Work to complete: What is needed is an exact copy of the records below, with the pictures left out.

Exercise inputs:
--------------------

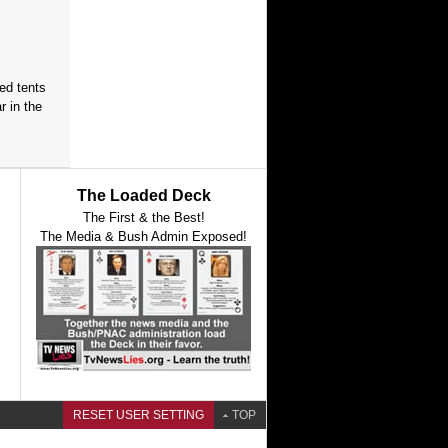
red tents
 in the
The Loaded Deck
The First & the Best!
The Media & Bush Admin Exposed!
RESET USER SETTING
TOP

--------------------

Task output:
red tents
 in the
The Loaded Deck
The First & the Best!
The Media & Bush Admin Exposed!
RESET USER SETTING
TOP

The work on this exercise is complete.